> WHAT YOU NEED TO DO
Each line below that contains the word "votre" must be copied.

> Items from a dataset
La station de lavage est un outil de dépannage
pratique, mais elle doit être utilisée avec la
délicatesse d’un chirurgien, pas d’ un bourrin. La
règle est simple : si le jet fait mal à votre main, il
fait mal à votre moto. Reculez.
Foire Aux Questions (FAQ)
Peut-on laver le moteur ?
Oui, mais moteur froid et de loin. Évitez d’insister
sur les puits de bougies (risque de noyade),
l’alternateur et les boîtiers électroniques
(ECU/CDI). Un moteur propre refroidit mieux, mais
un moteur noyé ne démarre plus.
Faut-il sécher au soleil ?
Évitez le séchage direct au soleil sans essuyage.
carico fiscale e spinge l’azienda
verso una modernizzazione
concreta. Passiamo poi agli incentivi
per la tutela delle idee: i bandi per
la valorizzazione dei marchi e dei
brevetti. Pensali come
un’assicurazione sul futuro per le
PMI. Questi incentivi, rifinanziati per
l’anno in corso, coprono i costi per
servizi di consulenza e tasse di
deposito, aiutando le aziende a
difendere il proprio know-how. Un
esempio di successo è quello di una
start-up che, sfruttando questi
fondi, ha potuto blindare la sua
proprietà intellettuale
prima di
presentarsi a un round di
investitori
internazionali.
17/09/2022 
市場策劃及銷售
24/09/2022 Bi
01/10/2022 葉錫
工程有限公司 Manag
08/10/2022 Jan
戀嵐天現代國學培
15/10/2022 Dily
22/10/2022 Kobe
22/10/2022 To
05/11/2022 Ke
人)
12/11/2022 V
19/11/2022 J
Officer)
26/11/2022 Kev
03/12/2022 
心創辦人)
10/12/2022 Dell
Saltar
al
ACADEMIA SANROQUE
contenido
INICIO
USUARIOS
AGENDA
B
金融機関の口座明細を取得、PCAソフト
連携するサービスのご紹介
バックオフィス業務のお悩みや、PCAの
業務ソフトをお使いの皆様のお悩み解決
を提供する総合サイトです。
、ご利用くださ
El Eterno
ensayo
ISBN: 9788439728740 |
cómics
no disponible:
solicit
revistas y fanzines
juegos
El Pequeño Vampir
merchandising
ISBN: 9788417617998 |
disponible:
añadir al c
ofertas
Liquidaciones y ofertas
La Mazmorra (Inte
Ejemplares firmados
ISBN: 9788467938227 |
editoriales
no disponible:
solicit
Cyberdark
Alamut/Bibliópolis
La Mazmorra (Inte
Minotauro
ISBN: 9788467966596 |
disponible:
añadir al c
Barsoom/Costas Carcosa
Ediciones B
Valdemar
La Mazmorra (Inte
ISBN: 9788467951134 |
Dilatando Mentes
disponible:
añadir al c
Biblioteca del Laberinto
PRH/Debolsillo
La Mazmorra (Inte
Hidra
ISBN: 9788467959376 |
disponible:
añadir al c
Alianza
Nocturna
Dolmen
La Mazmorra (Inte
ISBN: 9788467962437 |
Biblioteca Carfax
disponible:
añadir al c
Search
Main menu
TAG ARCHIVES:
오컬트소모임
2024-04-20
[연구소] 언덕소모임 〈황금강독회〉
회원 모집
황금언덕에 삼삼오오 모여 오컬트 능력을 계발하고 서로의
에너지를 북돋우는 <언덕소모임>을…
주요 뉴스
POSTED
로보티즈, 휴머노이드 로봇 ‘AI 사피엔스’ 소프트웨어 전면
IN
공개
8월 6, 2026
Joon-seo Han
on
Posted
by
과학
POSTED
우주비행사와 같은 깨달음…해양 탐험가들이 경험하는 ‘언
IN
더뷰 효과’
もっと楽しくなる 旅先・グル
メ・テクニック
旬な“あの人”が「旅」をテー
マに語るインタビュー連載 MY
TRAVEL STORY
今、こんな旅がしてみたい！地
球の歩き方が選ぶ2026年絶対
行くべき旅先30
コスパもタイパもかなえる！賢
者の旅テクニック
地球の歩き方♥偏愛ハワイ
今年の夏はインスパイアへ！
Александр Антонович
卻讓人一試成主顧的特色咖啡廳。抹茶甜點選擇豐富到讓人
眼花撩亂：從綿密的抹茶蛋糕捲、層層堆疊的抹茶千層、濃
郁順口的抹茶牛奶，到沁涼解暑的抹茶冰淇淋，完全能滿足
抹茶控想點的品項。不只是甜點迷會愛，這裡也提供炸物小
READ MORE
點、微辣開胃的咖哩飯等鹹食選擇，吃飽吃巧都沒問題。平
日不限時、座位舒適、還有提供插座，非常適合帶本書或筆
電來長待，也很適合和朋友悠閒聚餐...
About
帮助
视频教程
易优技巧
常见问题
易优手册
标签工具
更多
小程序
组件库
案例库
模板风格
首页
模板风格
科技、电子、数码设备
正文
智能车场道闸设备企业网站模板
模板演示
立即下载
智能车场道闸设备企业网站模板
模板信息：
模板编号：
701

> YOUR SOLUTION
règle est simple : si le jet fait mal à votre main, il
fait mal à votre moto. Reculez.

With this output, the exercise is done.